**EXERCISE GOAL**
What is the number of lines in the listing below that contain the word "себе"? Give only that number.

(Beginning of DATA TO USE)

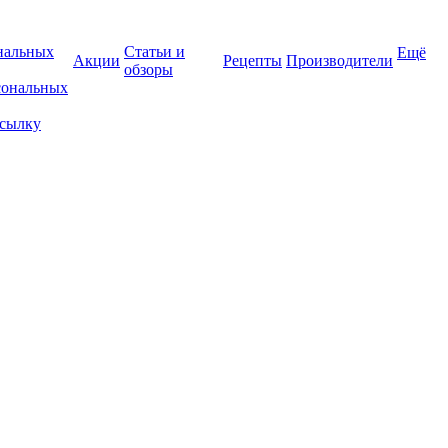
нальных
Статьи и
Ещё
Акции
Рецепты
Производители
обзоры
сональных
ссылку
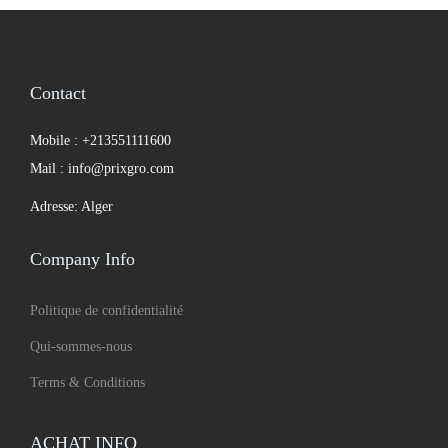
Contact
Mobile : +213551111600
Mail : info@prixgro.com
Adresse: Alger
Company Info
Politique de confidentialité
Qui-sommes-nous
Terms & Conditions
ACHAT INFO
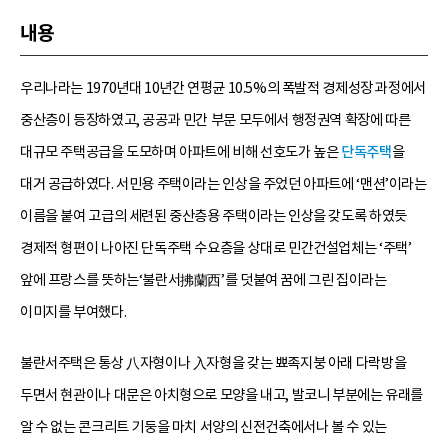
내용
우리나라는 1970년대 10년간 연평균 10.5%의 폭발적 경제성장 과정에서
중산층이 등장하였고, 공공과 민간 부문 모두에서 행정권역 확장에 따른
대규모 주택공급을 도모하며 아파트에 비해 선호도가 높은
단독주택
을
대거 공급하였다. 서민용 주택이라는 인상을 주었던 아파트에 ‘맨션’이라는
이름을 붙여 고급의 세련된 중산층용 주택이라는 인상을 갖도록 하였듯
경제적 형편이 나아진 단독주택 수요층을 상대로 민간건설업체는 ‘주택’
앞에 프랑스를 뜻하는‘불란서拂蘭西’를 덧붙여 꿈에 그린 집이라는
이미지를 부여했다.
불란서주택은 통상 八자형이나 入자형을 갖는 뾰족지붕 아래 다락방을
두면서 현관이나 대문은 아치형으로 모양을 내고, 발코니 부분에는 유래를
알 수 없는 콘크리트 기둥을 마치 서양의 신전건축에서나 볼 수 있는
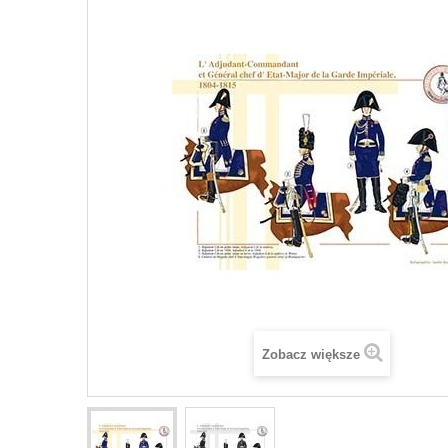
Zobacz większe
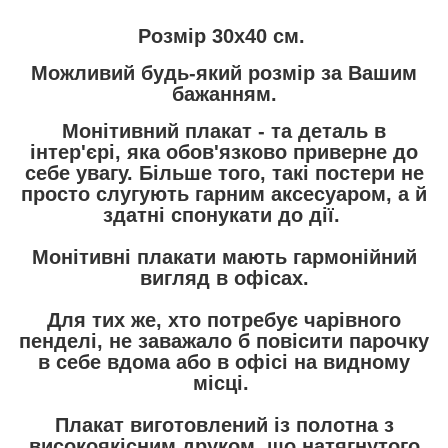
Розмір 30х40 см.
Можливий будь-який розмір за Вашим
бажанням.
Монітивний плакат
- та деталь в
інтер'єрі, яка обов'язково приверне до
себе увагу. Більше того, такі постери не
просто слугують гарним аксесуаром, а й
здатні спонукати до дії.
Монітивні плакати мають гармонійний
вигляд в офісах.
Для тих же, хто потребує чарівного
пенделі, не заважало б повісити парочку
в себе вдома або в офісі на видному
місці.
Плакат виготовлений із полотна з
високоякісним друком, що натягнутого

(End of DATA TO USE)

**REPLY TO THE TASK**
2